Extraordinary, Ordinary People: A Memoir of Family
Extraordinary, Ordinary People: A Memoir of Family
Condoleezza Rice has excelled as a diplomat, political scientist, and
concert pianist. Her achievements run the gamut from helping to oversee
the collapse of communism in Europe and the decline of the Soviet
Union, to working to protect the country in the aftermath of 9-11, to
becoming only the second woman - and the first black woman ever -- to
serve as Secretary of State.
But until she was 25 she never learned to swim.
Not
because she wouldn't have loved to, but because when she was a little
girl in Birmingham, Alabama, Commissioner of Public Safety Bull Connor
decided he'd rather shut down the city's pools than give black citizens
access.
Throughout the 1950's, Birmingham's black middle class
largely succeeded in insulating their children from the most corrosive
effects of racism, providing multiple support systems to ensure the next
generation would live better than the last. But by 1963, when Rice was
applying herself to her fourth grader's lessons, the situation had
grown intolerable. Birmingham was an environment where blacks were
expected to keep their head down and do what they were told -- or face
violent consequences. That spring two bombs exploded in Rice's
neighborhood amid a series of chilling Klu Klux Klan attacks. Months
later, four young girls lost their lives in a particularly vicious
bombing.
So how was Rice able to achieve what she ultimately did?
Her
father, John, a minister and educator, instilled a love of sports and
politics. Her mother, a teacher, developed Condoleezza's passion for
piano and exposed her to the fine arts. From both, Rice learned the
value of faith in the face of hardship and the importance of giving back
to the community.
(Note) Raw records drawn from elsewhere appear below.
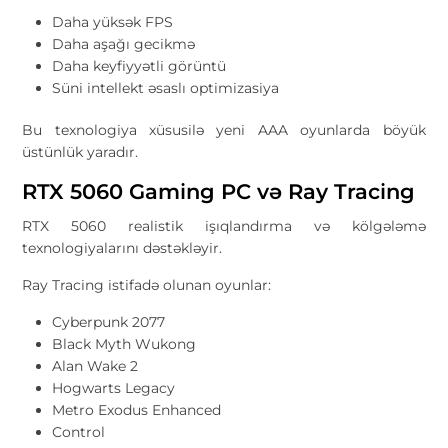
Daha yüksək FPS
Daha aşağı gecikmə
Daha keyfiyyətli görüntü
Süni intellekt əsaslı optimizasiya
Bu texnologiya xüsusilə yeni AAA oyunlarda böyük
üstünlük yaradır.
RTX 5060 Gaming PC və Ray Tracing
RTX 5060 realistik işıqlandırma və kölgələmə
texnologiyalarını dəstəkləyir.
Ray Tracing istifadə olunan oyunlar:
Cyberpunk 2077
Black Myth Wukong
Alan Wake 2
Hogwarts Legacy
Metro Exodus Enhanced
Control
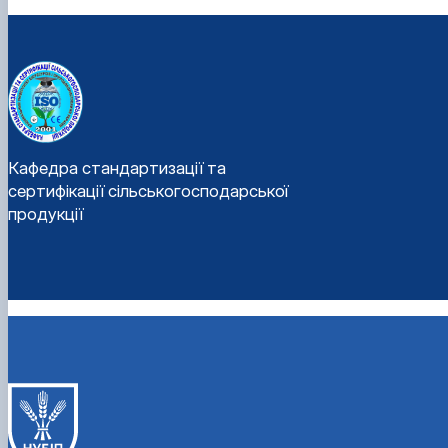
Кафедра стандартизації та
сертифікації сільськогосподарської
продукції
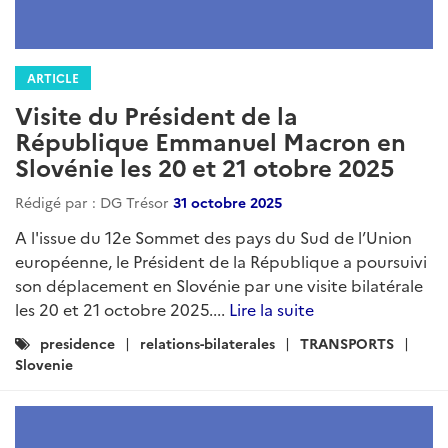
ARTICLE
Visite du Président de la
République Emmanuel Macron en
Slovénie les 20 et 21 otobre 2025
Rédigé par : DG Trésor
31 octobre 2025
A l'issue du 12e Sommet des pays du Sud de l’Union
européenne, le Président de la République a poursuivi
son déplacement en Slovénie par une visite bilatérale
les 20 et 21 octobre 2025....
Lire la suite
Catégories
presidence
relations-bilaterales
TRANSPORTS
:
Slovenie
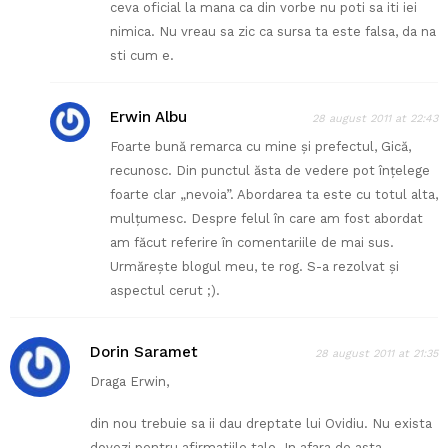
ceva oficial la mana ca din vorbe nu poti sa iti iei
nimica. Nu vreau sa zic ca sursa ta este falsa, da na
sti cum e.
Erwin Albu
28 august 2011 at 22:43
Foarte bună remarca cu mine şi prefectul, Gică,
recunosc. Din punctul ăsta de vedere pot înţelege
foarte clar „nevoia”. Abordarea ta este cu totul alta,
mulţumesc. Despre felul în care am fost abordat
am făcut referire în comentariile de mai sus.
Urmăreşte blogul meu, te rog. S-a rezolvat şi
aspectul cerut ;).
Dorin Saramet
28 august 2011 at 21:35
Draga Erwin,
din nou trebuie sa ii dau dreptate lui Ovidiu. Nu exista
dovezi pentru afirmatiile tale. In afara de asta ,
Her parents' fierce unwillingness to set limits
propelled her to the venerable halls of Stanford University, where she
quickly rose through the ranks to become the university's
second-in-command. An expert in Soviet and Eastern European Affairs,
she played a leading role in U.S. policy as the Iron Curtain fell and
the Soviet Union disintegrated. Less than a decade later, at the apex
of the hotly contested 2000 presidential election, she received the
exciting news - just shortly before her father's death - that she would
go on to the White House as the first female National Security Advisor.
As comfortable describing lighthearted family moments as she
is recalling the poignancy of her mother's cancer battle and the heady
challenge of going toe-to-toe with Soviet leaders, Rice holds nothing
back in this remarkably candid telling. This is the story of Condoleezza
Rice that has never been told, not that of an ultra-accomplished world
leader, but of a little girl - and a young woman -- trying to find her
place in a sometimes hostile world and of two exceptional parents, and
an extended family and community, that made all the difference.